Ollama
Ollama is an application which lets you run offline large language models locally.
Installation
- Install ollama to run models on CPU
- To run models on GPU:
- Install ollama-cuda for NVIDIA
- Install ollama-rocm for AMD.
Next, enable/start ollama.service
. Then, verify Ollama's status:
$ ollama --version
If it says Warning: could not connect to a running Ollama instance
, then the Ollama service has not been run; otherwise, the Ollama service is running and is ready to accept user requests.

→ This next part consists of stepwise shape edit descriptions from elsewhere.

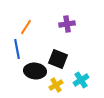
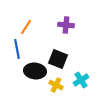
purple cross: moved 1 px left, 1 px down; rotated 14 degrees clockwise
yellow cross: rotated 32 degrees counterclockwise
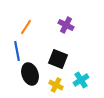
purple cross: rotated 21 degrees clockwise
blue line: moved 2 px down
black ellipse: moved 5 px left, 3 px down; rotated 65 degrees clockwise
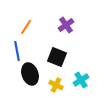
purple cross: rotated 28 degrees clockwise
black square: moved 1 px left, 2 px up
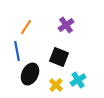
black square: moved 2 px right
black ellipse: rotated 45 degrees clockwise
cyan cross: moved 3 px left
yellow cross: rotated 16 degrees clockwise
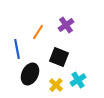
orange line: moved 12 px right, 5 px down
blue line: moved 2 px up
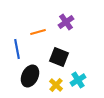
purple cross: moved 3 px up
orange line: rotated 42 degrees clockwise
black ellipse: moved 2 px down
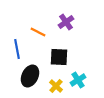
orange line: rotated 42 degrees clockwise
black square: rotated 18 degrees counterclockwise
yellow cross: moved 1 px down
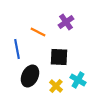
cyan cross: rotated 28 degrees counterclockwise
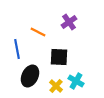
purple cross: moved 3 px right
cyan cross: moved 2 px left, 1 px down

Next, verify that you can run models. The following command downloads the latest Distilled DeepSeek-R1 model and returns an Ollama prompt that allows you to talk to the model:
$ ollama run deepseek-r1:1.5b
>>> Send a message (/? for help)
Usage
The Ollama executable does not provide a search interface. There is no such command as ollama search
. To search for a model, you need to visit their search page.
To run a model:
$ ollama run model
To stop a model:
$ ollama stop model
To update a model:
$ ollama pull model
To remove a model:
$ ollama rm model
Troubleshooting
ROCm is not utilizing my AMD integrated GPU
You may have used utilities like amdgpu_top to monitor the utilization of your integrated GPU during an Ollama session, but only to notice that your integrated GPU has not been used at all.
That is expected: without configuration, ROCm simply ignores your integrated GPU, causing everything to be computed on CPU.

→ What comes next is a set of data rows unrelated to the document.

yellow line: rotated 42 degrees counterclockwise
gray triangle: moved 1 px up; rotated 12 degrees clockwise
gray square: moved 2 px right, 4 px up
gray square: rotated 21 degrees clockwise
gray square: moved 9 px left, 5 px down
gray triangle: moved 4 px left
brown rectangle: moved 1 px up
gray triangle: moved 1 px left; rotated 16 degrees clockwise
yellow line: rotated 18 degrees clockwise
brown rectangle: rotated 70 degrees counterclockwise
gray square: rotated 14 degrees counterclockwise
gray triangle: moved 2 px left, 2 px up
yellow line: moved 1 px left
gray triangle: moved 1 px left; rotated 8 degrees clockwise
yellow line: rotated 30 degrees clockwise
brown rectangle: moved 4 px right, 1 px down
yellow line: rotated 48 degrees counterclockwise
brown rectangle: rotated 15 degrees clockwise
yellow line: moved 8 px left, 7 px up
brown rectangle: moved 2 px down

The required configuration is, however, very simple because all you need is to create a drop-in file for ollama.service
:
/etc/systemd/system/ollama.service.d/override_gfx_version.conf
[Service] Environment="HSA_OVERRIDE_GFX_VERSION=X.Y.Z"
Where X.Y.Z
is dependent to the GFX version that is shipped with your system.
To determine which GFX version to use, first make sure rocminfo has already been installed. It should be pulled in to your system as a dependency of rocblas, which is itself a dependency of ollama-rocm.
Next, query the actual GFX version of your system:
$ /opt/rocm/bin/rocminfo | grep amdhsa
You need to remember the digits printed after the word gfx
, because this is the actual GFX version of your system. The digits are interpreted as follows:
- If the digits are 4-digit, they are interpreted as
XX.Y.Z
, where the first two digits are interpreted as theX
part. - If the digits are 3-digit, they are interpreted as
X.Y.Z
.
Then, find all installed rocblas kernels:
$ find /opt/rocm/lib/rocblas/library -name 'Kernels.so-*'
You need to set X.Y.Z
to one of the available versions listed there. The rules are summarized as follows:
- For the
X
part, it must be strictly equal to the actual version. - For the
Y
part, mismatch is allowed, but it must be no greater than the the actual version. - For the
Z
part, mismatch is allowed, but it must be no greater than the the actual version.
After setting the correct X.Y.Z
, perform a daemon-reload and restart ollama.service
.
Then, run your model as usual. You may wish to monitor GPU utilization with amdgpu_top again.